Jacques Mattheij made a small, but awesome, mistake. He went on eBay one evening and bid on a bunch of bulk LEGO brick auctions, then went to sleep. Upon waking, he discovered that he was the high bidder on many, and was now the proud owner of two tons of LEGO bricks. (This is about 4400 pounds.) He wrote, "[L]esson 1: if you win almost all bids you are bidding too high."

Mattheij had noticed that bulk, unsorted bricks sell for something like €10/kilogram, whereas sets are roughly €40/kg and rare parts go for up to €100/kg. Much of the value of the bricks is in their sorting. If he could reduce the entropy of these bins of unsorted bricks, he could make a tidy profit. While many people do this work by hand, the problem is enormous—just the kind of challenge for a computer. Mattheij writes:

There are 38000+ shapes and there are 100+ possible shades of color (you can roughly tell how old someone is by asking them what lego colors they remember from their youth).
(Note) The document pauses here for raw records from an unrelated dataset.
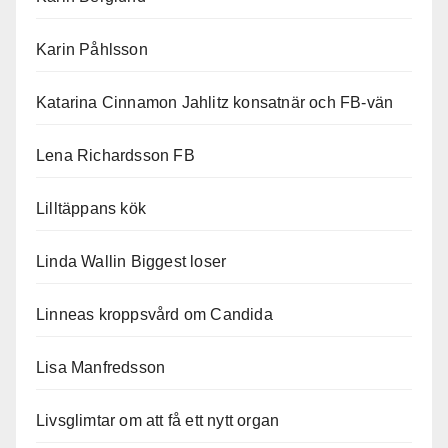
Karin Påhlsson
Katarina Cinnamon Jahlitz konsatnär och FB-vän
Lena Richardsson FB
Lilltäppans kök
Linda Wallin Biggest loser
Linneas kroppsvård om Candida
Lisa Manfredsson
Livsglimtar om att få ett nytt organ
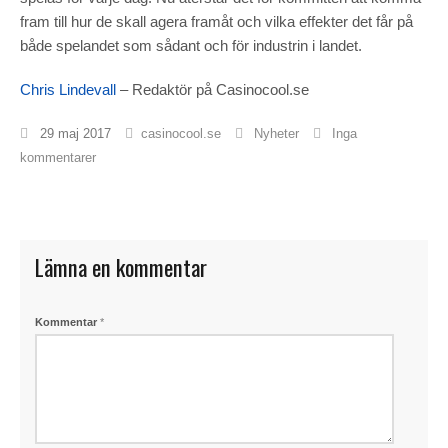
fram till hur de skall agera framåt och vilka effekter det får på
både spelandet som sådant och för industrin i landet.
Chris Lindevall
– Redaktör på Casinocool.se
29 maj 2017
casinocool.se
Nyheter
Inga
kommentarer
Lämna en kommentar
Kommentar
*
In the following months, Mattheij built a proof-of-concept sorting system using, of course, LEGO. He broke the problem down into a series of sub-problems (including "feeding LEGO reliably from a hopper is surprisingly hard," one of those facts of nature that will stymie even the best system design). After tinkering with the prototype at length, he expanded the system to a surprisingly complex system of conveyer belts (powered by a home treadmill), various pieces of cabinetry, and "copious quantities of crazy glue."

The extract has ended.